Indeed, OEMs can create a normal user account for the clients to use, but more often than not they don’t. OEMs take the route with least minimum effort needed to minimize time spent on setting the systems up, and you should know this.
So yes, OEMs can do that. I doubt they will however. And you must still admit that it’s silly if OEMs have to fix the issue which Microsoft is unwilling to (ie. default account should be limited user)
There’s also a “principle of least surprise” here. Many users would have no idea what was going on, if their computer started telling them they’re “not authorized to do X as the current, non-administrator user,” and asking them for a password. Crazy as it sounds, some might think that the OEM is trying to not give them control of the machine they bought, and that customer may not patronize that OEM again.
My brother’s like that: he interprets password dialogs as “machines challenging his authority and ownership.” He turns off passwords and log-ins whenever he can. And OEMs want people like him as a customer just as much as they want people who actually understand how computer security works. They need to ship machines whose default configurations are usable to people like my brother, as well as… more grounded users. (And education’s not going to work: my brother wants his computer to conform to his requirements, not the other way around).

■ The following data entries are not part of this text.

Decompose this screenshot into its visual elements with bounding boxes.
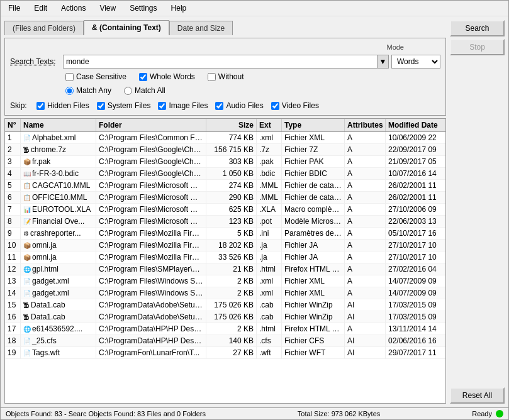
cell-name: 📖fr-FR-3-0.bdic (21, 168, 96, 179)
cell-type: Fichier WinZip (282, 311, 345, 323)
cell-ext: .html (257, 263, 282, 275)
cell-attr: A (345, 275, 386, 287)
search-input-container: ▼ (63, 55, 389, 69)
col-header-attr[interactable]: Attributes (345, 119, 386, 131)
cell-modified: 22/09/2017 09 (386, 144, 445, 155)
mode-select[interactable]: Words Contains RegExp (391, 55, 440, 69)
cell-modified: 17/03/2015 09 (386, 299, 445, 311)
table-row[interactable]: 15 🗜Data1.cab C:\ProgramData\Adobe\Setup… (5, 299, 445, 311)
skip-video-checkbox[interactable] (271, 102, 279, 110)
skip-image-checkbox[interactable] (158, 102, 166, 110)
cell-n: 16 (5, 311, 21, 323)
skip-system-checkbox[interactable] (97, 102, 105, 110)
menu-actions[interactable]: Actions (57, 3, 89, 14)
reset-all-button[interactable]: Reset All (450, 387, 505, 404)
cell-ext: .pak (257, 156, 282, 167)
match-any-option[interactable]: Match Any (65, 86, 111, 95)
table-row[interactable]: 14 📄gadget.xml C:\Program Files\Windows … (5, 287, 445, 299)
cell-modified: 17/03/2015 09 (386, 311, 445, 323)
skip-hidden[interactable]: Hidden Files (36, 101, 89, 110)
cell-ext: .xml (257, 132, 282, 143)
table-row[interactable]: 7 📊EUROTOOL.XLA C:\Program Files\Microso… (5, 204, 445, 216)
table-row[interactable]: 3 📦fr.pak C:\Program Files\Google\Chro..… (5, 156, 445, 168)
results-table-area: N° Name Folder Size Ext Type Attributes … (4, 118, 446, 404)
menu-settings[interactable]: Settings (126, 3, 160, 14)
cell-attr: AI (345, 311, 386, 323)
skip-audio[interactable]: Audio Files (215, 101, 263, 110)
cell-name: 📊EUROTOOL.XLA (21, 204, 96, 215)
cell-modified: 27/10/2017 10 (386, 251, 445, 263)
search-texts-row: Search Texts: ▼ Words Contains RegExp (10, 55, 440, 69)
menu-help[interactable]: Help (167, 3, 191, 14)
stop-button[interactable]: Stop (450, 39, 505, 55)
without-option[interactable]: Without (208, 72, 244, 81)
col-header-name[interactable]: Name (21, 119, 96, 131)
cell-ext: .XLA (257, 204, 282, 215)
col-header-ext[interactable]: Ext (257, 119, 282, 131)
table-row[interactable]: 12 🌐gpl.html C:\Program Files\SMPlayer\d… (5, 263, 445, 275)
skip-audio-checkbox[interactable] (215, 102, 223, 110)
table-body[interactable]: 1 📄Alphabet.xml C:\Program Files\Common … (5, 132, 445, 403)
table-header: N° Name Folder Size Ext Type Attributes … (5, 119, 445, 132)
whole-words-checkbox[interactable] (139, 73, 147, 81)
col-header-modified[interactable]: Modified Date (386, 119, 445, 131)
skip-audio-label: Audio Files (226, 101, 263, 110)
col-header-type[interactable]: Type (282, 119, 345, 131)
search-input[interactable] (63, 55, 378, 69)
search-dropdown-btn[interactable]: ▼ (378, 55, 389, 69)
table-row[interactable]: 17 🌐e614536592.... C:\ProgramData\HP\HP … (5, 323, 445, 335)
table-row[interactable]: 19 📄Tags.wft C:\ProgramFon\LunarFron\T..… (5, 347, 445, 359)
table-row[interactable]: 8 📝Financial Ove... C:\Program Files\Mic… (5, 216, 445, 228)
search-button[interactable]: Search (450, 20, 505, 36)
table-row[interactable]: 13 📄gadget.xml C:\Program Files\Windows … (5, 275, 445, 287)
col-header-folder[interactable]: Folder (96, 119, 206, 131)
tab-containing-text[interactable]: & (Containing Text) (84, 20, 169, 35)
cell-type: Fichier BDIC (282, 168, 345, 179)
table-row[interactable]: 16 🗜Data1.cab C:\ProgramData\Adobe\Setup… (5, 311, 445, 323)
col-header-size[interactable]: Size (206, 119, 257, 131)
menu-view[interactable]: View (96, 3, 120, 14)
table-row[interactable]: 9 ⚙crashreporter... C:\Program Files\Moz… (5, 228, 445, 240)
whole-words-option[interactable]: Whole Words (139, 72, 195, 81)
cell-attr: AI (345, 347, 386, 358)
case-sensitive-option[interactable]: Case Sensitive (65, 72, 126, 81)
tab-files-folders[interactable]: (Files and Folders) (4, 21, 84, 35)
cell-n: 9 (5, 228, 21, 239)
table-row[interactable]: 2 🗜chrome.7z C:\Program Files\Google\Chr… (5, 144, 445, 156)
menu-edit[interactable]: Edit (30, 3, 51, 14)
col-header-n[interactable]: N° (5, 119, 21, 131)
table-row[interactable]: 1 📄Alphabet.xml C:\Program Files\Common … (5, 132, 445, 144)
cell-size: 2 KB (206, 287, 257, 299)
table-row[interactable]: 18 📄_25.cfs C:\ProgramData\HP\HP DeskJ..… (5, 335, 445, 347)
cell-modified: 27/02/2016 04 (386, 263, 445, 275)
tab-date-size[interactable]: Date and Size (169, 21, 233, 35)
match-all-option[interactable]: Match All (124, 86, 165, 95)
menu-file[interactable]: File (4, 3, 24, 14)
skip-image[interactable]: Image Files (158, 101, 208, 110)
cell-folder: C:\Program Files\Windows Sid... (96, 275, 206, 287)
match-any-radio[interactable] (65, 87, 74, 95)
cell-type: Fichier JA (282, 251, 345, 263)
cell-modified: 10/06/2009 22 (386, 132, 445, 143)
table-row[interactable]: 11 📦omni.ja C:\Program Files\Mozilla Fir… (5, 251, 445, 263)
cell-type: Fichier XML (282, 287, 345, 299)
table-row[interactable]: 4 📖fr-FR-3-0.bdic C:\Program Files\Googl… (5, 168, 445, 180)
skip-hidden-checkbox[interactable] (36, 102, 45, 110)
cell-modified: 26/02/2001 11 (386, 180, 445, 191)
cell-name: 📝Financial Ove... (21, 216, 96, 227)
skip-label: Skip: (10, 101, 29, 110)
skip-video[interactable]: Video Files (271, 101, 319, 110)
cell-name: 🌐gpl.html (21, 263, 96, 275)
cell-type: Paramètres de c... (282, 228, 345, 239)
cell-folder: C:\Program Files\Google\Chro... (96, 156, 206, 167)
table-row[interactable]: 10 📦omni.ja C:\Program Files\Mozilla Fir… (5, 240, 445, 251)
match-all-radio[interactable] (124, 87, 132, 95)
ready-label: Ready (472, 410, 492, 417)
case-sensitive-checkbox[interactable] (65, 73, 74, 81)
table-row[interactable]: 5 📋CAGCAT10.MML C:\Program Files\Microso… (5, 180, 445, 192)
cell-folder: C:\ProgramData\HP\HP DeskJ... (96, 323, 206, 334)
skip-system[interactable]: System Files (97, 101, 151, 110)
table-row[interactable]: 6 📋OFFICE10.MML C:\Program Files\Microso… (5, 192, 445, 204)
cell-size: 2 KB (206, 323, 257, 334)
without-checkbox[interactable] (208, 73, 216, 81)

OEM’s install Windows to a point, however Windows is also available retail so a joe blogs user purchasing the software will still be stuck in the catch 22 of installing the os with a default user of administrator.
As others have said Windows should prompt you to create a limited or perhaps rephrase this for the general public to standard account, as the word limited does not have a positive spin to it, when you are a home user, the last thing you want is your computer limited. (i know the term limited is being used in the subtext of limited access)

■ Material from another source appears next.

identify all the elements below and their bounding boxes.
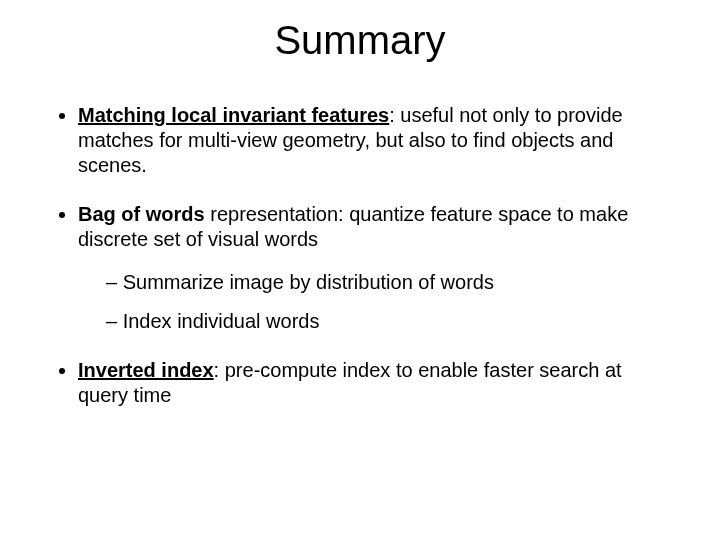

Windows security has long been a problem, Microsoft should be more proactive, im still surprised they hamstringed UAC so much, there was a bit of an grumble at the beginning but most home users got past that and now work fine with the UAC enabled in Vista.
Except that the default user created in Windows is an Administrator. This is default behaviour in XP, Vista and Windows 7. And an extremely stupid decision made by Microsoft.
And running as limited user is not a solution, but merely a workaround. Though of course, the wiser solution is always to run as limited user (in win2k3 known as ‘standard user’).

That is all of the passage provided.